Man. I'm right there with you.
It's been really helpful to read other people's stories especially when I just wanna say 'screw it'. Then also reading about the hurt PMO has caused for the writer and their family, I don't want to go down that path.
Keep at it man. You are stronger than you realize!
 

Escapeandnevercomeback

Respected Member
Man. I'm right there with you.
It's been really helpful to read other people's stories especially when I just wanna say 'screw it'. Then also reading about the hurt PMO has caused for the writer and their family, I don't want to go down that path.
Keep at it man. You are stronger than you realize!
Thanks, man!
 

Escapeandnevercomeback

Respected Member
Day 10

I crave porn and alcohol. Giving up those two things made me feel irritated and a constant anxiety all day long.
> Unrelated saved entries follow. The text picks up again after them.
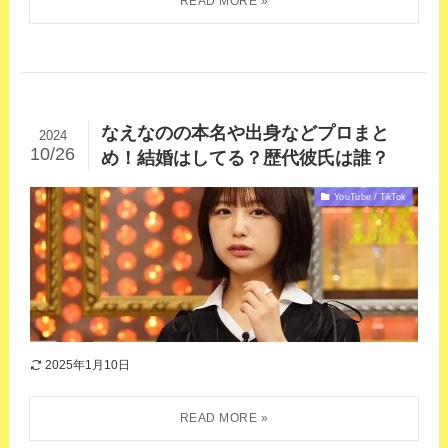
なえなのの本名や出身などプロまと
2024
10/26
め！結婚はしてる？歴代彼氏は誰？
YouTube / TikTok
2025年1月10日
All I feel is anxiety and anger/irritation. I don't like how I feel. I see why people go back to their addictions. It sucks.
 

Escapeandnevercomeback

Respected Member
The only thing that manages to calm down a little bit my desire to act out is reading success stories. Especially those "Before/After" type of stories. The "Before" stories are many times something I would write. It reminds me of where I'm coming from and what I could get if I decided to "do nothing" about the craving. When you feel like you can't wait anymore, it might help to read some posts and articles like that for motivation. Just tell yourself: "5 minutes until I finish reading this, if I'm to jerk off anyway" but you might not even want to do it anymore after reading.